“The one answer we did get, though, is that the IRS withheld information from Congress,” the Wisconsin Republican told Jake Tapper on CNN. “We have many more questions that result from today’s hearing.”
A member of the House Ways and Means Committee, Ryan was among the many panel members from both parties who grilled Miller on the agency’s singling out of groups with the words “tea party” or “patriot” in their names when evaluating applications for tax-exempt status.
When Tapper asked whether Ryan received the answers he needed from Friday’s session, he responded, “actually, no.”
“Last year, we had these investigations in the Ways and Means Committee, we received all of these reports of this kind of harassment,” the 2012 vice presidential candidate said. “We questioned the IRS in hearings, in letters, and the IRS withheld all of this information that they were in possession of as to whether this targeting was occurring or not.
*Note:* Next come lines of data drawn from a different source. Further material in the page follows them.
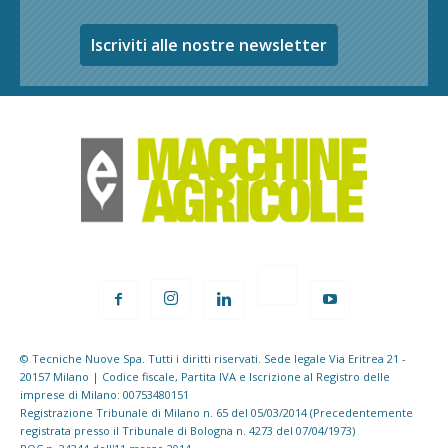
Iscriviti alle nostre newsletter
© Tecniche Nuove Spa. Tutti i diritti riservati. Sede legale Via Eritrea 21 -
20157 Milano | Codice fiscale, Partita IVA e Iscrizione al Registro delle
imprese di Milano: 00753480151
Registrazione Tribunale di Milano n. 65 del 05/03/2014 (Precedentemente
registrata presso il Tribunale di Bologna n. 4273 del 07/04/1973)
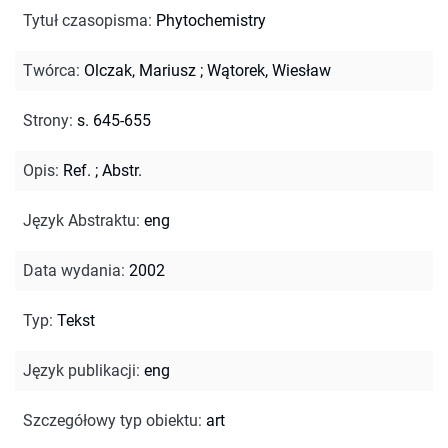
Tytuł czasopisma
:
Phytochemistry
Twórca
:
Olczak, Mariusz
;
Wątorek, Wiesław
Strony
:
s. 645-655
Opis
:
Ref.
;
Abstr.
Język Abstraktu
:
eng
Data wydania
:
2002
Typ
:
Tekst
Język publikacji
:
eng
Szczegółowy typ obiektu
:
art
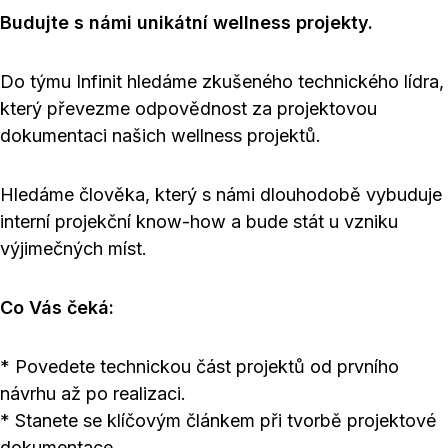
Budujte s námi unikátní wellness projekty.
Do týmu Infinit hledáme zkušeného technického lídra,
který převezme odpovědnost za projektovou
dokumentaci našich wellness projektů.
Hledáme člověka, který s námi dlouhodobě vybuduje
interní projekční know-how a bude stát u vzniku
výjimečných míst.
Co Vás čeká:
* Povedete technickou část projektů od prvního
návrhu až po realizaci.
* Stanete se klíčovým článkem při tvorbě projektové
dokumentace.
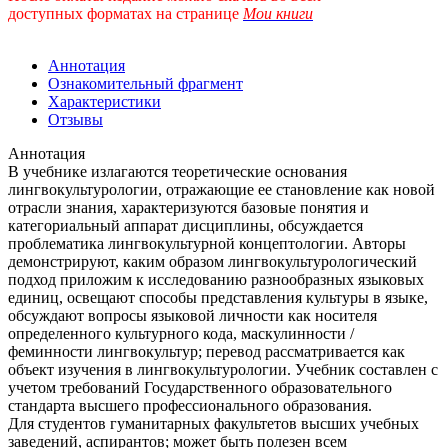
доступных форматах
на странице
Мои книги
Аннотация
Ознакомительный фрагмент
Характеристики
Отзывы
Аннотация
В учебнике излагаются теоретические основания
лингвокультурологии, отражающие ее становление как новой
отрасли знания, характеризуются базовые понятия и
категориальный аппарат дисциплины, обсуждается
проблематика лингвокультурной концептологии. Авторы
демонстрируют, каким образом лингвокультурологический
подход приложим к исследованию разнообразных языковых
единиц, освещают способы представления культуры в языке,
обсуждают вопросы языковой личности как носителя
определенного культурного кода, маскулинности /
феминности лингвокультур; перевод рассматривается как
объект изучения в лингвокультурологии. Учебник составлен с
учетом требований Государственного образовательного
стандарта высшего профессионального образования.
Для студентов гуманитарных факультетов высших учебных
заведений, аспирантов; может быть полезен всем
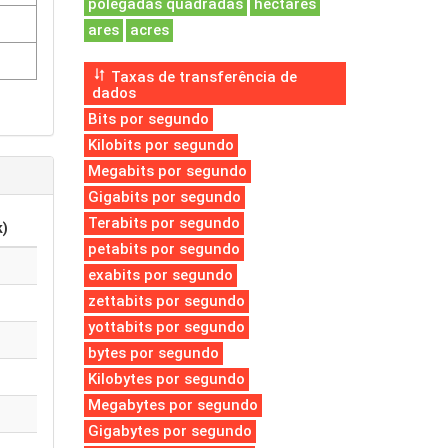
polegadas quadradas
hectares
ares
acres
Taxas de transferência de
dados
Bits por segundo
Kilobits por segundo
Megabits por segundo
Gigabits por segundo
Terabits por segundo
k)
petabits por segundo
exabits por segundo
zettabits por segundo
yottabits por segundo
bytes por segundo
Kilobytes por segundo
Megabytes por segundo
Gigabytes por segundo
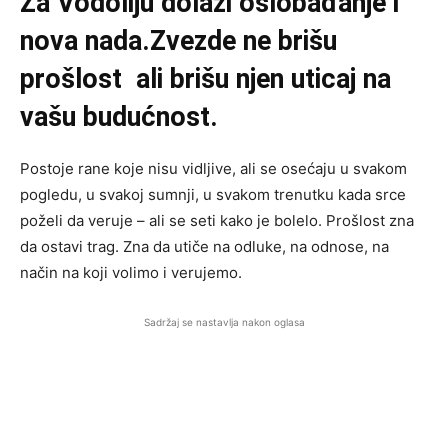
Za Vodoliju dolazi oslobađanje i
nova nada.Zvezde ne brišu
prošlost ali brišu njen uticaj na
vašu budućnost.
Postoje rane koje nisu vidljive, ali se osećaju u svakom
pogledu, u svakoj sumnji, u svakom trenutku kada srce
poželi da veruje – ali se seti kako je bolelo. Prošlost zna
da ostavi trag. Zna da utiče na odluke, na odnose, na
način na koji volimo i verujemo.
Sadržaj se nastavlja nakon oglasa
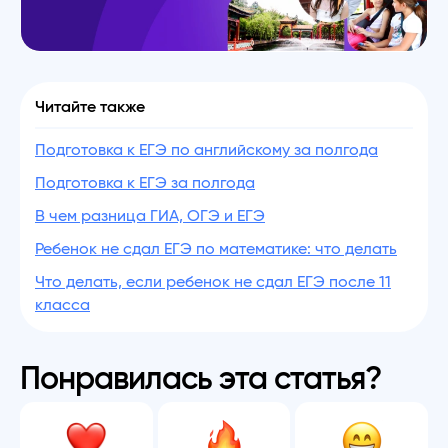
Читайте также
Подготовка к ЕГЭ по английскому за полгода
Подготовка к ЕГЭ за полгода
В чем разница ГИА, ОГЭ и ЕГЭ
Ребенок не сдал ЕГЭ по математике: что делать
Что делать, если ребенок не сдал ЕГЭ после 11
класса
Понравилась эта статья?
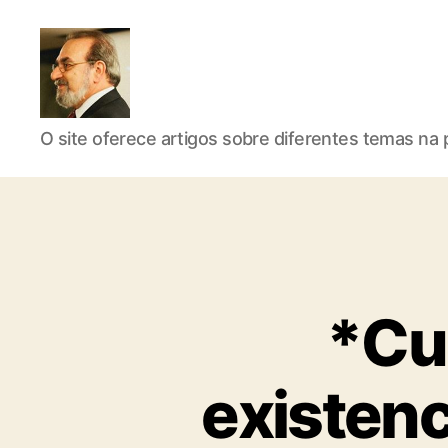
Roberto
O site oferece artigos sobre diferentes temas na p
Girola
*Cu
-
existenc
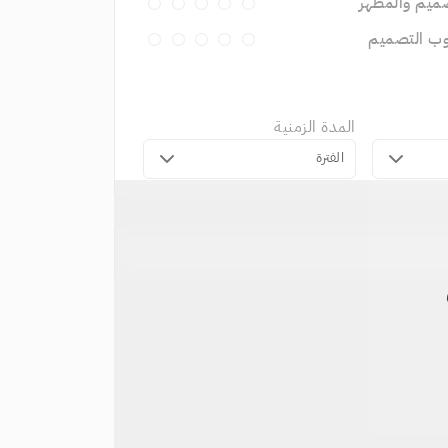
ميم والمظهر
وب التصميم
المدة الزمنية
الفترة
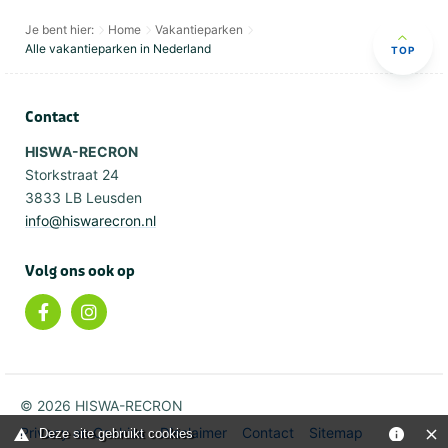
Je bent hier:
Home
Vakantieparken
Alle vakantieparken in Nederland
TOP
Contact
HISWA-RECRON
Storkstraat 24
3833 LB Leusden
info@hiswarecron.nl
Volg ons ook op
© 2026 HISWA-RECRON
Privacy en Cookies
Disclaimer
Contact
Sitemap
Deze site gebruikt cookies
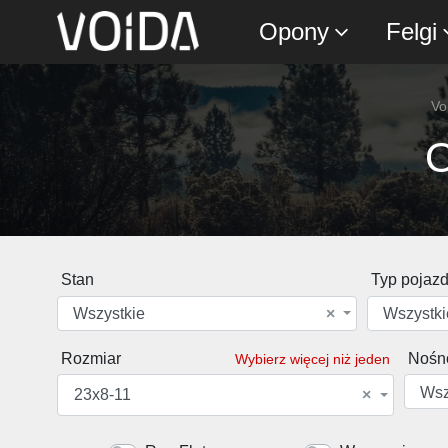
Opony
Felgi
Vo
O
Stan
Typ pojaz
Wszystkie
×
Wszystki
Rozmiar
Nośn
Wybierz więcej niż jeden
Wsz
23x8-11
×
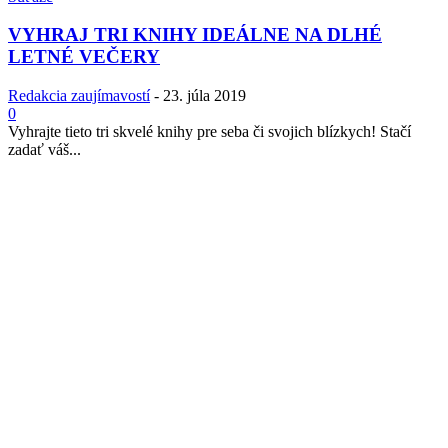
VYHRAJ TRI KNIHY IDEÁLNE NA DLHÉ
LETNÉ VEČERY
Redakcia zaujímavostí
-
23. júla 2019
0
Vyhrajte tieto tri skvelé knihy pre seba či svojich blízkych! Stačí
zadať váš...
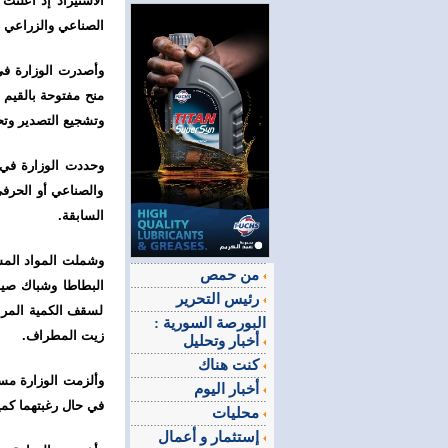
الاستيراد إذ أعلنت
الصناعي والزراعي م
وأصدرت الوزارة في 
منح مفتوحة بالقيم 
وتشجيع التصدير وت
وحددت الوزارة في ت
والصناعي أو الحرفي
السابقة.
وشملت المواد المسم
من حمص
البطاطا وشباك صيد
رئيس التحرير
لسقف الكمية المرا
البورصة السورية :
زيت المطراف.
أخبار وتحليل
كنت هناك
وألزمت الوزارة مست
أخبار اليوم
في حال رغبتهما كمية تعادل 15 بالمئة من مستور
محليات
إستثمار و أعمال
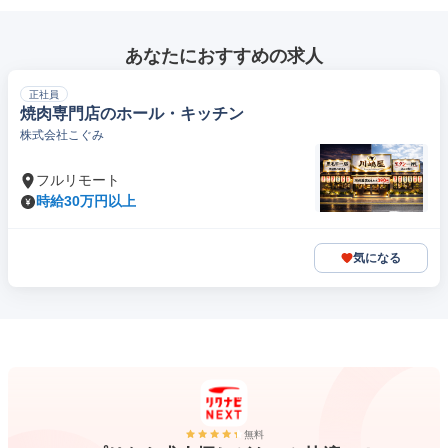
あなたにおすすめの求人
正社員
焼肉専門店のホール・キッチン
株式会社こぐみ
フルリモート
時給30万円以上
気になる
無料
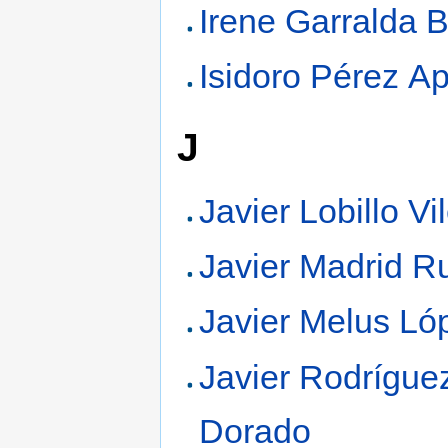
Irene Garralda B
Isidoro Pérez Ap
J
Javier Lobillo Vi
Javier Madrid R
Javier Melus Ló
Javier Rodrígue
Dorado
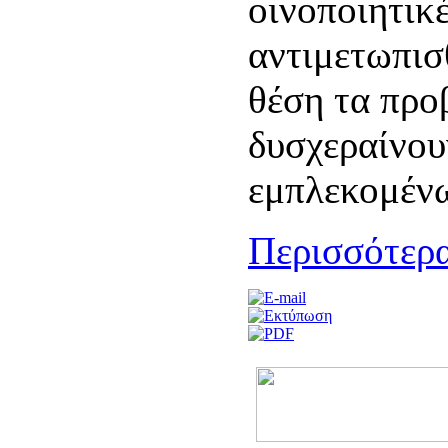
οινοποιητικέ
αντιμετωπισ
θέση τα προ
δυσχεραίνου
εμπλεκομένω
Περισσότερα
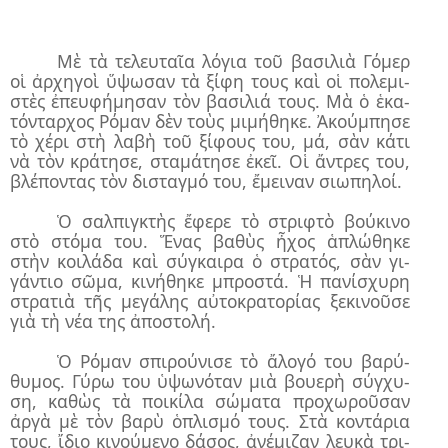
Μὲ τὰ τε­λευ­ταῖ­α λό­για τοῦ βα­σι­λιὰ Γό­μερ
οἱ ἀρ­χη­γοὶ ὕ­ψω­σαν τὰ ξί­φη τους καὶ οἱ πο­λε­μι­
στὲς ἐ­πευ­φή­μη­σαν τὸν βα­σι­λιά τους. Μὰ ὁ ἑ­κα­
τόν­ταρ­χος Ρό­μαν δὲν τοὺς μι­μή­θη­κε. Ἀ­κούμ­πη­σε
τὸ χέ­ρι στὴ λα­βὴ τοῦ ξί­φους του, μά, σὰν κά­τι
νὰ τὸν κρά­τη­σε, στα­μά­τη­σε ἐ­κεῖ. Οἱ ἄν­τρες του,
βλέ­πον­τας τὸν δι­σταγ­μό του, ἔ­μει­ναν σι­ω­πη­λοί.
Ὁ σαλ­πιγ­κτὴς ἔ­φε­ρε τὸ στρι­φτὸ βού­κι­νο
στὸ στό­μα του. Ἕ­νας βα­θὺς ἦ­χος ἁ­πλώ­θη­κε
στὴν κοι­λά­δα καὶ σύγ­και­ρα ὁ στρα­τός, σὰν γι­
γάν­τιο σῶ­μα, κι­νή­θη­κε μπρο­στά. Ἡ πα­νί­σχυ­ρη
στρα­τιὰ τῆς με­γά­λης αὐ­το­κρα­το­ρί­ας ξε­κι­νοῦ­σε
γιὰ τὴ νέ­α της ἀ­πο­στο­λή.
Ὁ Ρό­μαν σπι­ρού­νι­σε τὸ ἄ­λο­γό του βα­ρύ­
θυ­μος. Γύ­ρω του ὑ­ψω­νό­ταν μιὰ βου­ε­ρὴ σύγ­χυ­
ση, κα­θὼς τὰ ποι­κί­λα σώ­μα­τα προ­χω­ροῦ­σαν
ἀρ­γὰ μὲ τὸν βα­ρὺ ὁ­πλι­σμό τους. Στὰ κον­τά­ρια
τους, ἴ­διο κι­νού­με­νο δά­σος, ἀ­νέ­μι­ζαν λευ­κὰ τρι­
“We do now know this targeting did occur,” Ryan added. “That it was politically biased, it was only of conservative groups and now we’re getting lots of questions with respect to religious groups and other groups.”
In nearly four hours of testimony, Miller apologized for treating the conservative groups differently, calling it "horrible customer service.''
He said the treatment resulted from a misguided effort to handle a flood of applications, not political bias.
"I want to apologize on behalf of the Internal Revenue Service for the mistakes that we made and the poor service we provided," said Miller, who was forced out this week by the White House as a result of the scandal.
"The affected organizations and the American public deserve better. Partisanship and even the perception of partisanship have no place at the Internal Revenue Service." . . . .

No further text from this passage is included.